Cross confirmed this was the first time the council's reports had used the figures showing the increased scale of the earthworks programme and that any extra costs will be an issue for the joint venture and Wellington Gateway Partnership. Cross said the joint venture hadn't talked about the extra work "pushing out the timing beyond April 2020."

In January, CPB and HEB tasked their consenting teams to focus on acquiring a single permit that "gives flexibility and a buffer to give certainty and efficiency for earthworks production", and in March and April updates the project manager said the additional stage 2 earthworks strategy may trigger the need for up to 12 revisions of site-specific environmental management plans.

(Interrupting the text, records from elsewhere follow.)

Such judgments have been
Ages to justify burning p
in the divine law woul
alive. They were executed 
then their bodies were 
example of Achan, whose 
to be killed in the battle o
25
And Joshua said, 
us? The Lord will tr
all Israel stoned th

The report shows some consent applications have been granted, some are being processed, and some have yet to be lodged. Cross said the consents will have to consider whether the additional work falls within the scope set by the original board of inquiry process, much of which will be about the volume of sediment discharged into Porirua harbour. The original consent allowed for 3,000 tonnes of sediment to be discharged, but since then geotechnical work had scaled back the likely discharge to just 300 tonnes which gives "a lot more confidence about them able to operate within that consented offering," he said.

The project has adaptive management processes, but Cross said the performance has been mixed and council is working with the joint venture on improving it.

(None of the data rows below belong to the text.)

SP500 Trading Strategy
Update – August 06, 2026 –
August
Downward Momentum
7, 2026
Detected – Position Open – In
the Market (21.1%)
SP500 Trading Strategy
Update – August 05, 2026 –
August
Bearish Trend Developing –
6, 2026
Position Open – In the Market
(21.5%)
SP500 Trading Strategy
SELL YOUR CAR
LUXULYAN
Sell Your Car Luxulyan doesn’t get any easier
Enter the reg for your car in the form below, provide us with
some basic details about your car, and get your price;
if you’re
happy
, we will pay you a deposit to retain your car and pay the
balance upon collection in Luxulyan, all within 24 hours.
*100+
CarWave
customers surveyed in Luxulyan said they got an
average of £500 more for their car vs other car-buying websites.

Nigel Corry, general manager of environment management, reminded the committee that the contractual arrangement of the project, whether it falls within budget and is completed by the April 2020 timeframe, isn't an issue for the council, which was a regulator in the process. However, he offered to organise a briefing with the joint venture, which committee chair Sue Kedgley took up.

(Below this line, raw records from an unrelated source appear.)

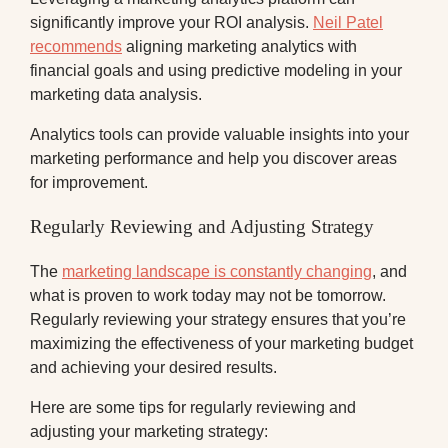
significantly improve your ROI analysis.
Neil Patel
recommends
aligning marketing analytics with
financial goals and using predictive modeling in your
marketing data analysis.
Analytics tools can provide valuable insights into your
marketing performance and help you discover areas
for improvement.
Regularly Reviewing and Adjusting Strategy
The
marketing landscape is constantly changing
, and
what is proven to work today may not be tomorrow.
Regularly reviewing your strategy ensures that you’re
maximizing the effectiveness of your marketing budget
and achieving your desired results.
Here are some tips for regularly reviewing and
adjusting your marketing strategy:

"It's hard to see how 50 percent extra earthworks would be unforeseen. Thankfully the budget blowout, as I say, will not be something we'll have to confront," Kedgley said. "We've got an action point out of that which is a briefing to follow at our next meeting."

CPB and HEB went on a hiring drive earlier this year in preparation of the extra earthworks needed, and its voluntary staff turnover improved this year, falling to an annual rolling average rate of 17.3 percent in April from 22 percent in October.

The Kaikoura earthquake and downpour in November last year caused major delays on parts of the project, requiring remediation and clean-up work. However, the monthly updates show the project bounced back from that work, completing much of it in December, while some lost time caused by rain in February had been recovered after a steady fine spell. The project passed 1 million cubic metres of bulk earthworks in March and another 301,000 cubic metres was shifted in April despite early rain and public holidays shortening the weeks.

Activity on the project stepped up earlier this year with project man-hours on a 12-month rolling total reaching 1.27 million in April, from about 897,000 in November.